Already three named storms have formed in the Atlantic Basin so far in 2023, though none have yet made landfall in the Continental United States.
Similarly, wildfires are looking at a mixed forecast in 2023, with California and much of the Southwest looking at a normal to below normal fire risk, while the Pacific Northwest and much of the Great Lakes Region face above-normal fire risks according to the National Interagency Fire Center.
Impact on Home Insurance
Many researchers say they worry that if greenhouse gasses continue unabated, disasters such as wildfires and hurricanes will only get more frequent and costly, leading to bigger losses for insurers. In many markets that is already happening, with repercussions in the insurance market.
For example, in many coastal communities in hurricane-prone states, such as Florida and Louisiana, mainstream insurance companies that are regulated by the state insurance commissions just aren’t writing homeowner’s insurance policies anymore.
Similarly, Allstate and State Farm have stopped offering new homeowner’s policies in California in response to wildfire risk.
For communities that can obtain policies, premiums are going up in high-risk areas, and in many cases, deductibles are higher.
For communities without mainstream insurers, one option homeowners have is to turn to their state-run insurer of last resort — so-called Fair Access to Insurance Requirements, or FAIR plans — which is typically priced by law above all other insurers in the state and often have lower policy limits.
Often the only other option aside from a FAIR plan policy is to opt for insurers in the un-regulated, so-called unadmitted or surplus market. But surplus policies are not without risk. That is because surplus insurers tend to cost more than their regulated counterparts, and if they go under because of major losses after a disaster, the state backstops won’t bail out the homeowners.
Part of what is driving the insurers out of these markets is that the higher number of losses means they aren’t making as much profit on the policies they are writing. But another major factor is the cost of reinsurance — the policies the insurance companies themselves take out to backstop themselves from catastrophic risks. Years of major disasters have driven up the reinsurance prices, meaning that riskier policies just aren’t profitable to write anymore.
What is Actually Covered
If a disaster is threatening a community, one of the first things a homeowner should do is to become familiar with what is, and what is not covered by their policies.
As a general rule, hurricanes and wildfires are covered by homeowner’s insurance policies.
But that doesn’t mean they always are. In some high-risk communities, those risks are specifically excluded from the policy, so it is important to ask an agent to be especially clear that the policy does cover those risks. In cases where they are specifically excluded, homeowners will have to get a separate policy to protect themselves from those risks in much the same way that they do for floods or earthquakes.
But, unless they have been specifically excluded, windstorms and fires will be covered by typical policies. That protection applies to the structure of the home, as well as any detached structures, such as garages, sheds, or gazebos.

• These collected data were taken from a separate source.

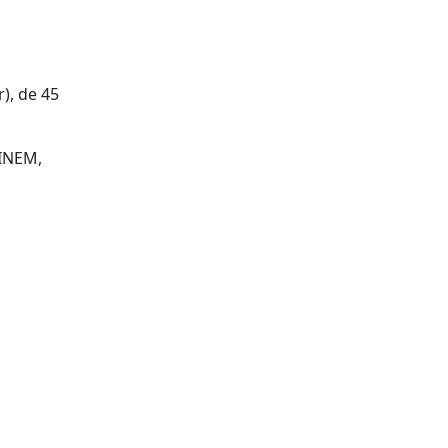
), de 45
 INEM,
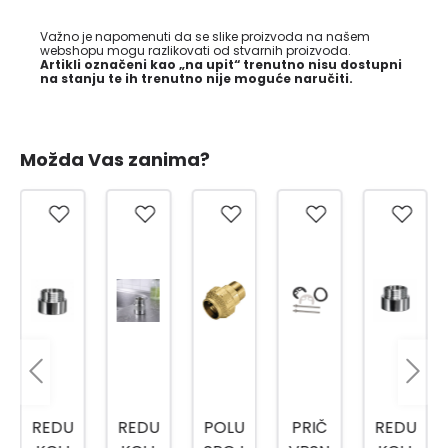
Važno je napomenuti da se slike proizvoda na našem
webshopu mogu razlikovati od stvarnih proizvoda.
Artikli označeni kao „na upit“ trenutno nisu dostupni
na stanju te ih trenutno nije moguće naručiti.
Možda Vas zanima?
REDU
REDU
POLU
PRIČ
REDU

Though, those detached structures have separate and smaller coverage limits.
Homeowner’s personal property is also covered against losses from wildfires and hurricanes, again, at a specified coverage limit.
The contents are even protected if the home isn’t specifically damaged, but are damaged by nearby smoke or ash.

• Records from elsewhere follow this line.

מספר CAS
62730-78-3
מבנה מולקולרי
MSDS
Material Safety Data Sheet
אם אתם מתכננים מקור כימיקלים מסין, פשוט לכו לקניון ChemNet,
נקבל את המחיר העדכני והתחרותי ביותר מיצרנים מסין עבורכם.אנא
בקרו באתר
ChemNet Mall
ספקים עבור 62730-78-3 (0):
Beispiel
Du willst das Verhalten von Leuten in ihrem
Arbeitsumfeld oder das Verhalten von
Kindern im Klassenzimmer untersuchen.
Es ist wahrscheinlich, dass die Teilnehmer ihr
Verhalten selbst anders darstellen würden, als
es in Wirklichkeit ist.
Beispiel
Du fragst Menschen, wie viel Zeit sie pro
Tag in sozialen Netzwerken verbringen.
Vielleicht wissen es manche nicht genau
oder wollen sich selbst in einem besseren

Sometimes the home’s landscaping is covered during a covered peril, specifically if the removal is required to help the homeowner gain access to the property. Occasionally replacing damaged landscaping is also covered, but that differs according to policy.
Sometimes damaged food lost when a refrigerator loses power is covered, but again, that is specific to the policy.
What is never covered by a homeowner’s policy is damage caused by rising water, such as a flood, or wind-blown water. If the water falls from the sky or comes from a broken pipe, the homeowner’s policy would cover it, but if the water was touching the ground when it entered the home, the homeowner will need a separate flood policy to be covered.
Another thing to keep in mind is that in many high-risk communities, policies have separate named storm and/or wildfire deductibles that are higher than the policy’s typical deductible.
Say the homeowner’s policy’s deductible was typically $1,000. A named storm deductible could be 10% of the value of the home, bringing it to $25,000 for a $250,000 home.
Beyond the home and the contents, insurance can step in and protect policyholders in some other ways, too.
For one, a policy can protect the homeowner from what is known as “loss of use.” That comes during an evacuation when the homeowner has to flee from the danger of a wildfire or a hurricane. When the homeowner evacuates to a neighboring community, the homeowner’s policy will often pick up the bill for the hotel and other additional living expenses.
But policy language is important here. Often the policy requires that the civil authorities issue a mandatory evacuation before the loss of use clause kicks in. Voluntary evacuations are often not covered.
If the home is damaged in the wildfire or hurricane to the point that it is uninhabitable, the loss of use clause will help the homeowner pay for a rental home or even a trailer to put on the property while the home is being rebuilt. But keep in mind, there are limits to how much the policy will pay for each loss, and it is important to document every expense along the way.
Loss of use coverage isn’t limited to homeowner’s policies, either. Renter’s policies won’t cover the structure of a home, but they will cover the renter’s property that is lost in a wildfire or a hurricane, and they also kick in to pay for loss of use costs as well. The same goes for condo policies, which pay for everything “from the inside walls in,” as well as those loss of use costs.
If an automobile is damaged in a wildfire or a hurricane, the comprehensive insurance portion of the policy will kick in. That would apply whether it burns up, gets crushed by a falling tree limb, or even gets flooded.
On the Road
If a family does find themselves evacuated during a storm, keeping an eye on health care costs is a wise move. That is because evacuating could mean that they have moved outside their typical health care coverage network.
A coverage network isn’t a concern in an emergency. Health insurance will always cover an emergency, so something like a heart attack or a broken bone will always get full coverage. But less clear-cut cases get into a gray area.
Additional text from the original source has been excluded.